The result was a relatively quick end to Chapter 11 proceedings that threatened - and, of course, may yet be having a negative impact on - the automakers’ sales and bottom lines. But for Kevin McElcheran, a partner in the bankruptcy and restructuring group at McCarthy Tétrault LLP, it’s a scenario that’s becoming increasingly common.
“Having a company for a long time in some kind of insolvency process . . . has a very serious negative impact on the long-term relationship [with customers],” he says.
In the case of Air Canada, for example, its time in protection under the Companies’ Creditors Arrangement Act dragged on for months as it tried to renegotiate almost every aspect of its business, according to McElcheran.
“It seemed like an interminable process,” he says, adding that Stelco Inc., too, suffered when GM announced it wouldn’t renew its contracts with the steelmaker during its 26-month-long bid to emerge from bankruptcy protection.
As an alternative, companies are turning to what McElcheran calls a prepackaged insolvency. “It’s happening pretty frequently and it’s keeping me pretty busy these days,” he says.
Prepackaged scenarios typically come into play where the company has an otherwise viable business that finds itself saddled by debt.
While that might not have been the case with GM and Chrysler, in most instances the issue comes down to a need - often triggered by the breach of a loan condition or obligation - to get some relief from interest payments or get new financing.
In some scenarios, the problem might be that the company took on additional debt during a leveraged buyout. In others, the issue might simply be that the company borrowed too much during the good times figuring it could handle its debts.
“In that sense, it’s easier to do a prepack if you’ve only got the creditors to deal with,” says McElcheran, noting the negotiations get much more complicated when issues such as labour contracts surface.
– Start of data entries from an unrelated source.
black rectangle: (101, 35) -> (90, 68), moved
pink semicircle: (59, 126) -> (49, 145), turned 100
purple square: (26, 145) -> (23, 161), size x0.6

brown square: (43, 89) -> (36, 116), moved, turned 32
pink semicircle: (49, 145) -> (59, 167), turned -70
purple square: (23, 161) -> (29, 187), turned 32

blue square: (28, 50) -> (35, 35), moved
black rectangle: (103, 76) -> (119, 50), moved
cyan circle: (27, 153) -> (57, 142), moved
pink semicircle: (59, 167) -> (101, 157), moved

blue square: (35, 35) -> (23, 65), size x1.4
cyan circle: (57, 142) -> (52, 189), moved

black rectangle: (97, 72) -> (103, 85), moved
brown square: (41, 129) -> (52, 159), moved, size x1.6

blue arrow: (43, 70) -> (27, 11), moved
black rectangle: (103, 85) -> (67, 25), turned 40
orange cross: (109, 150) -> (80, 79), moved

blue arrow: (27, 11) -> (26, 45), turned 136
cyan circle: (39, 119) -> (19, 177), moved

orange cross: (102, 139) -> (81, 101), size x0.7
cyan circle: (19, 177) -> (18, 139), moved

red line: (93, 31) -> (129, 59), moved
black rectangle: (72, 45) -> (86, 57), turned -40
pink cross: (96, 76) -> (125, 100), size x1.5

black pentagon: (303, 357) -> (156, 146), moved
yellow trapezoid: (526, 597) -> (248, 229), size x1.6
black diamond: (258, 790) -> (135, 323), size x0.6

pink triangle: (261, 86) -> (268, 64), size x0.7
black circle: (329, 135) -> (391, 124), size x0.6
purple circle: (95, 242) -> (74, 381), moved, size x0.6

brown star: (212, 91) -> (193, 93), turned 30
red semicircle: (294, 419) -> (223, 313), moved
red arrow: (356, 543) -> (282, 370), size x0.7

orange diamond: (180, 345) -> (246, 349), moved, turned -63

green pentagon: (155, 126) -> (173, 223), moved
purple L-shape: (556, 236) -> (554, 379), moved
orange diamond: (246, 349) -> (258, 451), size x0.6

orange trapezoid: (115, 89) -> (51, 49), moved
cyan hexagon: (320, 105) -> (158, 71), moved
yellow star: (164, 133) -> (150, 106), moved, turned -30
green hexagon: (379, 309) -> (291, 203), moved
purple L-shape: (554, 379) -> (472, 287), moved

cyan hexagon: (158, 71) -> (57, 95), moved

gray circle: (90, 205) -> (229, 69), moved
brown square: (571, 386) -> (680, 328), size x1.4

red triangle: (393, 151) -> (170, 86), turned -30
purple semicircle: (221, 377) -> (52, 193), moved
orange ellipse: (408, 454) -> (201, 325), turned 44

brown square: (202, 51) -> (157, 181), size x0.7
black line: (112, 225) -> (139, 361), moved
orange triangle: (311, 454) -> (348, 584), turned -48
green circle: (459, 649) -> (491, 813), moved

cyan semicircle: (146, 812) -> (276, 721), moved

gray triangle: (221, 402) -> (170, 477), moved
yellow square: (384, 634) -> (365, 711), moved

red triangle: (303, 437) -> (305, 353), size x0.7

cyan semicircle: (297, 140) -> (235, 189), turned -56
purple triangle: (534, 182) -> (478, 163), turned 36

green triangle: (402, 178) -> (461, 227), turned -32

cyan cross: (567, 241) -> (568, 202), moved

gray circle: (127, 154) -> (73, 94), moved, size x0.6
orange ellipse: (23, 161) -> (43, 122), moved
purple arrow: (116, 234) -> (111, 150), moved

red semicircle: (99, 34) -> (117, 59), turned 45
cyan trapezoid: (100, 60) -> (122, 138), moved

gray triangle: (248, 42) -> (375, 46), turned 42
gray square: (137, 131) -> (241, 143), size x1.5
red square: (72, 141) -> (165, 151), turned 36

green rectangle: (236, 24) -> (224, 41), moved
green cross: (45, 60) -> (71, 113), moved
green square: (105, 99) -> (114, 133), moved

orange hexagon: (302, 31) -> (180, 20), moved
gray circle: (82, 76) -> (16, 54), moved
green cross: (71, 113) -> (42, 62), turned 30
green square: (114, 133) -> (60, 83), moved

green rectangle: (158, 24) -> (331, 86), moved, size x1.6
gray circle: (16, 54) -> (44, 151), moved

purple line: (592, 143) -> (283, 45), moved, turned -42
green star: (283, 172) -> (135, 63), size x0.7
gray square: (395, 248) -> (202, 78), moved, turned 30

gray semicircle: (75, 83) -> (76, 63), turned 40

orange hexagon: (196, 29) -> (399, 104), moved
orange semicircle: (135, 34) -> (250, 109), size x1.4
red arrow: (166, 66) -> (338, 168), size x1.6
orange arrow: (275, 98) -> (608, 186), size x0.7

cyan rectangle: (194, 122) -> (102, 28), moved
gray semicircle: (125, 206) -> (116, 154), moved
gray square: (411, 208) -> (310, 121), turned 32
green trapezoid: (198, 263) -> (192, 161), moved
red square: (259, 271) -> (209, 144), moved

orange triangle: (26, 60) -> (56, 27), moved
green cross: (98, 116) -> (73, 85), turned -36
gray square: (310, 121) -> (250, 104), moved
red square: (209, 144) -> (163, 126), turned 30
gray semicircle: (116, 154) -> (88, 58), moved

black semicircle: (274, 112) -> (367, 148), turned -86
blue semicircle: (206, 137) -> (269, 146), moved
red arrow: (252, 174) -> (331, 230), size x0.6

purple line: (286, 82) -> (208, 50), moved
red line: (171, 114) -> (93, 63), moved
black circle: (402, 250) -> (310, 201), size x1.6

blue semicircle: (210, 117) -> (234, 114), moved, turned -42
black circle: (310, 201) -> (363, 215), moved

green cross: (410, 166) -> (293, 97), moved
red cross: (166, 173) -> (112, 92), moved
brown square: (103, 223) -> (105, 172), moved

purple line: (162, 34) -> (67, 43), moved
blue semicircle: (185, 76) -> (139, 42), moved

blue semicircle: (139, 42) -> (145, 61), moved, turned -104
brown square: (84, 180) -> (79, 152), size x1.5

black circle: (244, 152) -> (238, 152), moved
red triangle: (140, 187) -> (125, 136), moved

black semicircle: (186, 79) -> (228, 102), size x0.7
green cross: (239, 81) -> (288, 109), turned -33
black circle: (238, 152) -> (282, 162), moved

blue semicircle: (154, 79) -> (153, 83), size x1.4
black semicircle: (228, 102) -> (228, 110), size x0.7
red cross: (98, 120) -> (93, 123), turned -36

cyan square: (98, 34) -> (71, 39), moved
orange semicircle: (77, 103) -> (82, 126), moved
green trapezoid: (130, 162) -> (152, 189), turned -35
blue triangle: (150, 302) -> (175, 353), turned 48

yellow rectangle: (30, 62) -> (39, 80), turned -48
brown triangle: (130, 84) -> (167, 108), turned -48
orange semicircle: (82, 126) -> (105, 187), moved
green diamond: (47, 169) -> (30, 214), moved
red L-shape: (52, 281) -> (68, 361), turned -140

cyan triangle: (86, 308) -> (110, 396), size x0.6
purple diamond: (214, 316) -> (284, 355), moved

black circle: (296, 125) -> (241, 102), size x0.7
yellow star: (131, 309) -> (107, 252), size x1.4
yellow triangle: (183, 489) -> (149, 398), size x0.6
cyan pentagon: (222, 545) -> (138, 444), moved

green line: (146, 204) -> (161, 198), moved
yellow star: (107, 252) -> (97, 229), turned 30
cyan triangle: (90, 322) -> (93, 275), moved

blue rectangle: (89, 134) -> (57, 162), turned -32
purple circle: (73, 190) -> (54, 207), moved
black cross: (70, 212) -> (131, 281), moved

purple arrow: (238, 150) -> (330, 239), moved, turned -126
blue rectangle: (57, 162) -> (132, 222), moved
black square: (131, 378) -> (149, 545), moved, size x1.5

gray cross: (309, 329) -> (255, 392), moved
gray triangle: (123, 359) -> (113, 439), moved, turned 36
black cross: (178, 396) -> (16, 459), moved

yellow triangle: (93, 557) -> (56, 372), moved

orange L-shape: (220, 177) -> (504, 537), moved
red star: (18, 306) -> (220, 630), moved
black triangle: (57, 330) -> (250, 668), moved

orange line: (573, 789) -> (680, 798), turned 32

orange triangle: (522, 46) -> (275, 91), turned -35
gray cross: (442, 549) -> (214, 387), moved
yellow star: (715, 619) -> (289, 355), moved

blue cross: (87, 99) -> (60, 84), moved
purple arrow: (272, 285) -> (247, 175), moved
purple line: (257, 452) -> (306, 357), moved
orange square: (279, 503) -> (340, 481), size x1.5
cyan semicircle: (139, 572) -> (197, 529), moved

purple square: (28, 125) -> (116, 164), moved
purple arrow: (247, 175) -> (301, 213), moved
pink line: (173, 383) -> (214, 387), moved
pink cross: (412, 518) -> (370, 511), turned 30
Often, companies will work to bargain new terms with their lenders before filing. They can include options such as a debt-for-equity swap allowing the company to reduce its interest payments. At the same time, it will typically seek new financing in order to remain afloat.
Then, once it has what appears to be a workable plan that has agreement from enough of the company’s creditors, it will file for CCAA in court in order to finalize the deal.
In the Chrysler case in the United States, for example, the court had the authority to make a ruling approving the terms despite the fact that some parties disagreed with them. As a result, the automaker was able to emerge from Chapter 11 and conclude its partnership with Fiat.
Key to making a prepackaged insolvency work is having a manageable group of shareholders who can deliver the votes necessary to get a plan approved, McElcheran notes.
He distinguishes between prepackaged cases in which a solid group of creditors is already behind a plan of arrangement and pre-negotiated ones where many, but perhaps not enough, of them are in agreement before filing.
In the recent Chapter 11 filing by auto parts maker Lear Corp., for example, the company went into protection last month with significant support from creditors and bondholders for its reorganization plans but without clear backing to get them off the ground. As a result, Lear is seeking court approval of its pre-negotiated plan.
But in an earlier case, that of Meridian Technologies Inc., initial agreement by an overwhelming majority of its secured lenders allowed it to leave CCAA protection within 11 days. There, new financing as well as the lenders’ willingness to exchange debt for equity, allowed a new company, Meridian Lightweight Technologies Inc., to emerge very quickly.
Of course, there are still high-profile exceptions to the preference by some companies for a speedy, pre-arranged bankruptcy process. In the case of Quebecor World Inc., the printing company sat in bankruptcy protection for more than a year until it finally exited last month.
And, of course, Nortel Networks has remained in what has become a messy predicament since its filing in January. In that instance, McElcheran says the company needed to file early in order to bring its stakeholders together.
At the same time, because the outcome wasn’t clear - especially given that options included selling the telecommunications giant - a prepackaged process wouldn’t have been appropriate, he notes.
But given the benefits in preserving a company’s viability and image, McElcheran says a prepackaged option can be the way to go. “For those that have the opportunity to do it, it is the thing to do.”